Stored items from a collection
========
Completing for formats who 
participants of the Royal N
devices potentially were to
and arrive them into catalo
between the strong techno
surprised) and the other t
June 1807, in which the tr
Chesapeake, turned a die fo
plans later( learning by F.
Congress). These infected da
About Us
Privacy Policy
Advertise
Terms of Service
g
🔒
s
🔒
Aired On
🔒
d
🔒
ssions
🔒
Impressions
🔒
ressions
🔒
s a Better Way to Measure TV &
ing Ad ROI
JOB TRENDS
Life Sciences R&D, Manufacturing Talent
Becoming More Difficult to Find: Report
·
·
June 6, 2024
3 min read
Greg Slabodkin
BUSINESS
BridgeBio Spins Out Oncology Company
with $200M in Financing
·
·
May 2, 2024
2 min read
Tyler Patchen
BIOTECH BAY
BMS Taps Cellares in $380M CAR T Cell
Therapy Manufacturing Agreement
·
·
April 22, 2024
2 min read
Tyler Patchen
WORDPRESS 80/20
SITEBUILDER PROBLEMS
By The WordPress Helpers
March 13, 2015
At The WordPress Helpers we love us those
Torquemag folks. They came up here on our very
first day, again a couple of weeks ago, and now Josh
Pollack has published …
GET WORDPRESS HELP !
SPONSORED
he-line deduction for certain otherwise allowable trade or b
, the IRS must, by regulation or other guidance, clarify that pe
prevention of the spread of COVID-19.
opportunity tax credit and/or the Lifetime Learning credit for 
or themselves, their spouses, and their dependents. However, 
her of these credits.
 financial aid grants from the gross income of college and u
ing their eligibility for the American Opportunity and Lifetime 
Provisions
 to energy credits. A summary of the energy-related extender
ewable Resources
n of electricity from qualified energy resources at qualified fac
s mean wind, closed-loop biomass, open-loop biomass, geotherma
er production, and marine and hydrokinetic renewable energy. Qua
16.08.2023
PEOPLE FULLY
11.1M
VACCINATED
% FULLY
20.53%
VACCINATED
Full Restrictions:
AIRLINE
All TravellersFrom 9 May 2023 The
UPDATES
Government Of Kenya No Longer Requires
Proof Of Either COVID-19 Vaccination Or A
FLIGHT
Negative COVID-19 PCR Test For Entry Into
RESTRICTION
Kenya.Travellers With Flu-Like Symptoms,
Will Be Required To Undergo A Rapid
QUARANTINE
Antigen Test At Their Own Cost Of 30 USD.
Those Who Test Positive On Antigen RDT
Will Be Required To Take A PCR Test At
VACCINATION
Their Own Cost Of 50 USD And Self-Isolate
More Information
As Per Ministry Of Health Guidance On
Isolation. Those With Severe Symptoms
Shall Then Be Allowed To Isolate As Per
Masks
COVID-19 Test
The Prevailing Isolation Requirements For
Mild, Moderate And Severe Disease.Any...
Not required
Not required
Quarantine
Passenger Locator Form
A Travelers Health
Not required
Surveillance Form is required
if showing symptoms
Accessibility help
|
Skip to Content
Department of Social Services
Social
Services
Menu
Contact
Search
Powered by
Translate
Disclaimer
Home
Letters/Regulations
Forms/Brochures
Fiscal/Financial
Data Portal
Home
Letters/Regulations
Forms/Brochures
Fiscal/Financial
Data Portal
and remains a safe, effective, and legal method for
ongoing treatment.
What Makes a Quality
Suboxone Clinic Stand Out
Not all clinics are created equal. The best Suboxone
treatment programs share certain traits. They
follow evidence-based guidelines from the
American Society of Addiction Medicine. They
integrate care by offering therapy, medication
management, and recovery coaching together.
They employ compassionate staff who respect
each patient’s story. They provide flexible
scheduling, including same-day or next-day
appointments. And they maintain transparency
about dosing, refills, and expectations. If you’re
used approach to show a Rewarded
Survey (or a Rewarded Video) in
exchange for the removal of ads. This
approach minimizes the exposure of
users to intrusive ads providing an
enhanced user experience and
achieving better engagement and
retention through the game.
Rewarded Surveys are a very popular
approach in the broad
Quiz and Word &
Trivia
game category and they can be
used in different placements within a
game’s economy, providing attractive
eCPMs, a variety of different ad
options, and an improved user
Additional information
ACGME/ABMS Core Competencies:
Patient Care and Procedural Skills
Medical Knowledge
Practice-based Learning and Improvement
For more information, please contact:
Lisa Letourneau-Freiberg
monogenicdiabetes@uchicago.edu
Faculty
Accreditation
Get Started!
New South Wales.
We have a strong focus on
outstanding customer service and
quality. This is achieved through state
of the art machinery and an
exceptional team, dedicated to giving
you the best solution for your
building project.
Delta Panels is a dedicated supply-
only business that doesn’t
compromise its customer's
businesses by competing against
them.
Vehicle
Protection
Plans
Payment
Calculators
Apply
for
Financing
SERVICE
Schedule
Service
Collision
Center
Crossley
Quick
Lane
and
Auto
========
Your answer should consist of each line of the data above in which the word "approach" occurs.

used approach to show a Rewarded
approach minimizes the exposure of
approach in the broad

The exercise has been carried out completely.